Work required:
Below are records; reproduce exactly the lines from the one that has "также дополнительные привилегии для" through the one that has "Часовой пояс: UTC + 6 часов", ends included, and nothing more.
[[ Record set, beginning ]]
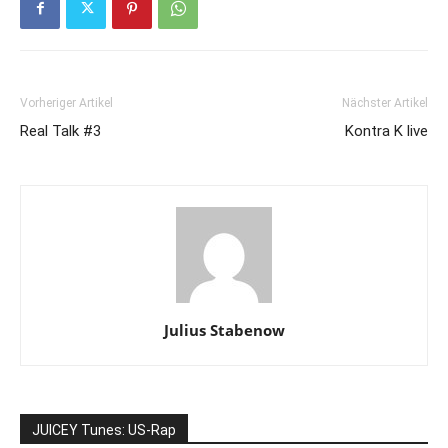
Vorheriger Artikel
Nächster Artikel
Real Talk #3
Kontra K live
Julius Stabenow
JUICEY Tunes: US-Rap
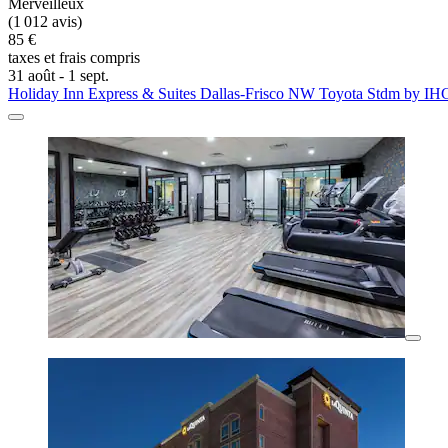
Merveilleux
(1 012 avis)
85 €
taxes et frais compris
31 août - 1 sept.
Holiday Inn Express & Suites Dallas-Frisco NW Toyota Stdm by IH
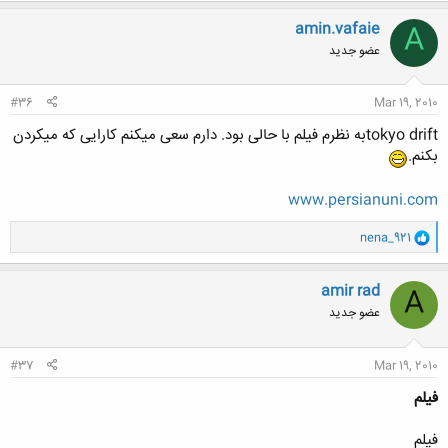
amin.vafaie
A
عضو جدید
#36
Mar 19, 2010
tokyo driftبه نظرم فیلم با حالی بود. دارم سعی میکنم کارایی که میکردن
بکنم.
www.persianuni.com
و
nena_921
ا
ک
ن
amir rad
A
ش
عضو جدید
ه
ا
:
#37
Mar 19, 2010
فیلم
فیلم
[[ Record set, end ]]
[[ Record set, beginning ]]
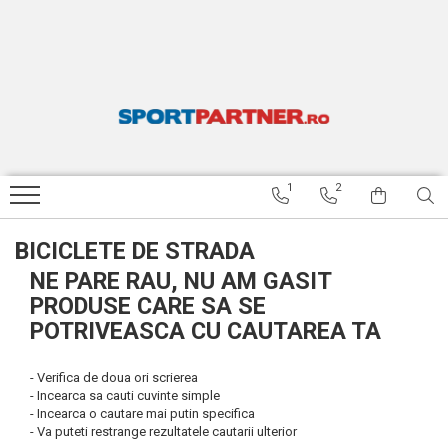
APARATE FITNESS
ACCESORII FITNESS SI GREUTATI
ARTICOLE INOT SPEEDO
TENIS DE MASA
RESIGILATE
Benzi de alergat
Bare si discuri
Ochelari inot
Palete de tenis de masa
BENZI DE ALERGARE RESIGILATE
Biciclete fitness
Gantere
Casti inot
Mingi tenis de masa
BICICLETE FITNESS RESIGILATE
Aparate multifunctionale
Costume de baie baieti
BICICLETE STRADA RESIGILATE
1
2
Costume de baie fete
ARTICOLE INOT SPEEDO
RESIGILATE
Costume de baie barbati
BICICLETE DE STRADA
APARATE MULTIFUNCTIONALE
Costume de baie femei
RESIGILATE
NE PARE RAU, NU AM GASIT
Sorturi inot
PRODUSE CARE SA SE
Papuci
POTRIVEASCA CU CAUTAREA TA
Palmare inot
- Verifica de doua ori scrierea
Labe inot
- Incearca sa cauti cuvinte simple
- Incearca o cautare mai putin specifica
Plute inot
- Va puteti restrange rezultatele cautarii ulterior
[[ Record set, end ]]
[[ Record set, beginning ]]
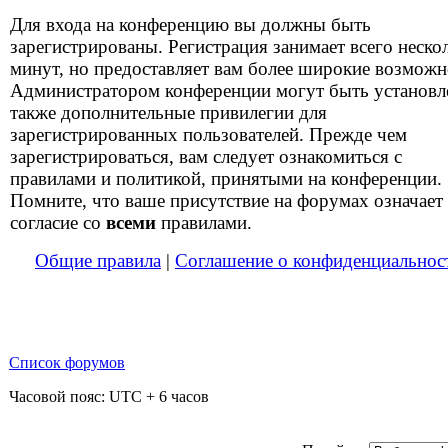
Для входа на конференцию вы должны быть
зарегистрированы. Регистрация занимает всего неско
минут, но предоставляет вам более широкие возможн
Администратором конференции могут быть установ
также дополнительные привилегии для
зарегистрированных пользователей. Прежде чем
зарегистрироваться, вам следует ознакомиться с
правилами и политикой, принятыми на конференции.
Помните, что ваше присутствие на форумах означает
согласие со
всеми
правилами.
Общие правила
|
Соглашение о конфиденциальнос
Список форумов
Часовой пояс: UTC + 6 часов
[[ Record set, end ]]
Answer below:
также дополнительные привилегии для
зарегистрированных пользователей. Прежде чем
зарегистрироваться, вам следует ознакомиться с
правилами и политикой, принятыми на конференции.
Помните, что ваше присутствие на форумах означает
согласие со
всеми
правилами.
Общие правила
|
Соглашение о конфиденциальнос
Список форумов
Часовой пояс: UTC + 6 часов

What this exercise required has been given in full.